I have always had a giving heart. A family had a ratty old push mower that acted up, so I bought them a new one. I heard someone was losing sleep over paying bills, so I slipped $300 under their door. At this time in my life I was not making all that much money, but I saw the love of Christ and the way he worked in my life, so I wanted to pass it along. The early church shared greatly with each other, so that no one was in need (Acts 4). Every time I gave however, I received grief from my wife. “We could have put that towards bills”, she would say. I said, “we will always have bills. I am not waiting till we don’t to bless people”. It created such a struggle in me. I hated how my wife controlled the way I showed love. She would say, “maybe God is trying to teach them something through their financial struggle, because they were not responsible. And you are just interrupting their lesson.” I said, “If I get to heaven and get in trouble for giving too much, God can deal with me then.” I will state that I didn’t just give to everyone and anyone. When I felt prompted to, I gave. I was secure enough that someone could come up to me with an offering plate, and I would just smiled and pass it along if I did not feel compelled to give. It’s when that unction came that I was compelled to meet it.

Now, I could have demanded that I do whatever I wanted, because I was the man, and leader, and it was my money, and so forth and so on. But, that would have ended my marriage quickly, especially with my wife’s personality. The Lord is not forceful but persuasive through his love. So, I must walk in obedience with the Lord while proving to my wife that I am not reckless. It would have been a different story if I was at the casino or if I was a compulsive shopper. I prayed much on this matter, asking for Him to correct me if I was in error.

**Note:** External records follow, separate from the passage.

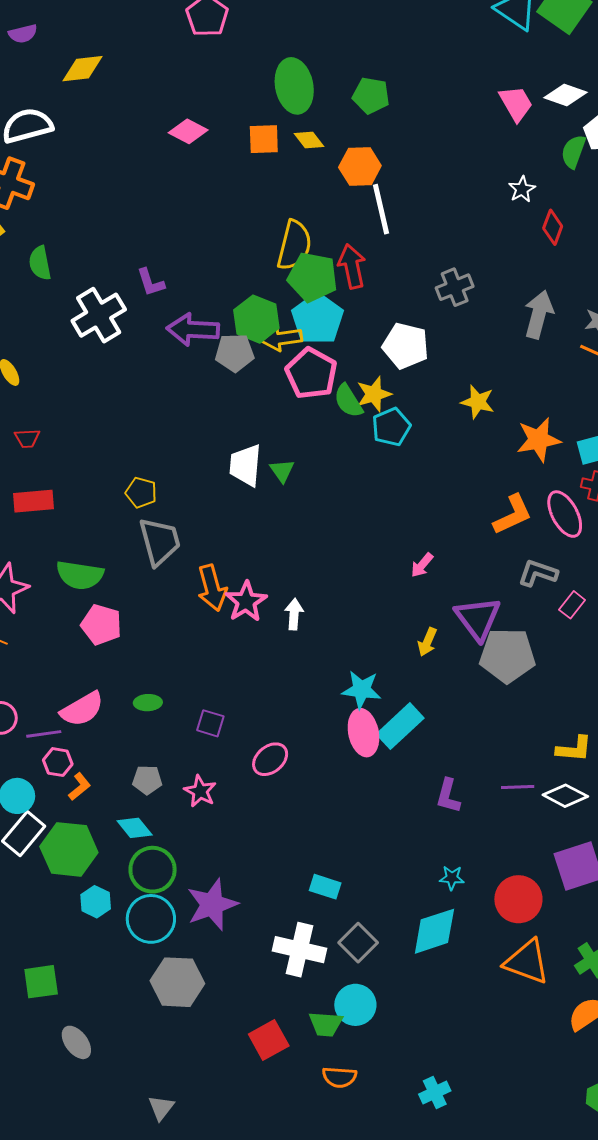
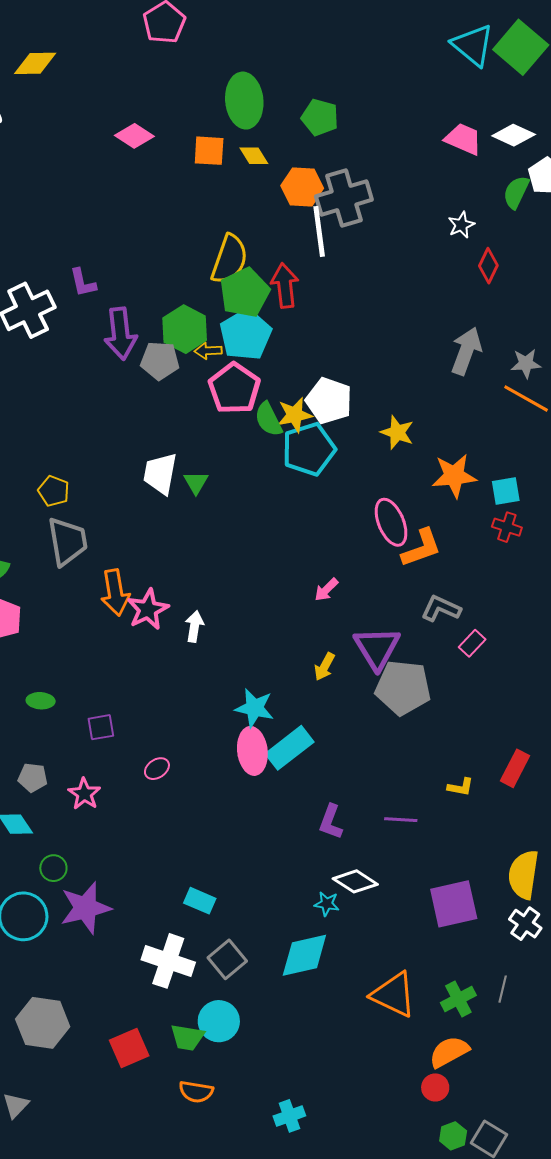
pink trapezoid: (516, 103) -> (463, 139), turned -42
green pentagon: (313, 277) -> (245, 293), turned 30
gray cross: (455, 287) -> (344, 198), moved, size x1.5
purple arrow: (193, 330) -> (121, 334), turned -105
yellow arrow: (282, 338) -> (208, 351), size x0.7
white pentagon: (406, 346) -> (329, 401), moved
cyan pentagon: (391, 427) -> (309, 449), size x1.4
pink ellipse: (565, 514) -> (391, 522), moved
purple square: (210, 723) -> (101, 727), turned -32
yellow L-shape: (574, 749) -> (461, 787), size x0.7
pink ellipse: (270, 759) -> (157, 769), size x0.7
white diamond: (565, 796) -> (355, 881), moved
green circle: (153, 870) -> (53, 868), moved, size x0.6
red circle: (518, 899) -> (435, 1087), moved, size x0.6
gray hexagon: (177, 982) -> (43, 1023), moved

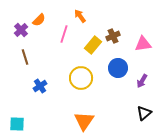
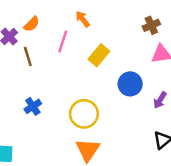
brown cross: (113, 36) -> (151, 25), moved
brown line: (25, 57) -> (28, 56), moved
yellow circle: (81, 78) -> (84, 114), moved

After we made several large financial gifts, which ended up in several large fights, my wife decided to hand over the finances. She said the only reason why we were afloat financially was because of her oversight and that if I took them over we would sink. I said that sounds like a great idea. She would still pay the bill (she is better clerically than me, I must admit), but it was up to me to make sure the money was there. Needless to say, we never sank and are actually more financial blessed than ever. Last year when we bought a new van I just gave away the old one instead of trading it in for a down payment. And, my wife just smiled and said awesome.

It all stems from being obedient to the Lord. Money is a tool, when you allow it to consume you and manipulate you in your relationships, it is hard to escape from its grip. Consider Jesus when approached by a worried disciple during tax time (Matt 17). He said so that they don’t get offended, go down to the river, cast in a line and pull out a fish. It will have a gold piece in its mouth. He didn’t care, do you? What do you record on your taxes?

-Elisha Murphy

Somewhere in my life, money began to have a major grip on me. I hoarded it, saved it, and was not very free with it. In fact, I would say it had more of a grip on me then I did on it. I was diligent to pay my bills and student loan on time each month and I prided myself on that. The man which I was considering marrying had not been paying on his student loan debt, however. One day I decided to calculate exactly how much money I had paid off and how much he had also. The numbers were not in his favor. In the same amount of time as I was able to pay off $2,000.00 of my debt, he had actually increased his original debt by that same amount. This did not seem to me like a man I wanted to become equally yoked with.

I was new in believing and following the Lord, and would in no way consider marrying this man, unless I could see some serious commitment on his behalf towards his debt. Before that could happen though, the Lord spoke clearly to me one night that I did in fact need to marry him. My immediate response to the Lord was, “what about his debt?” The Lord did not answer me, nor did He need to—for I heard him loud and clear.

So, the matter was settled and we married. I continued however to have a tight grip on our finances over the next few years. It was through this drive that we were able to save up just enough money to have a down payment on our first home. But it didn’t come without a price. I was so diligent and so determined I would forbid my husband to have a second slice of bread with his dinner. At this time we had no children and were both working pretty decent jobs. It seemed that the tighter I held onto money the more it slipped through my hands. We fought many fights in those first few years—all because of my lack of faith. At the time though I was sure it was his neglect and carelessness.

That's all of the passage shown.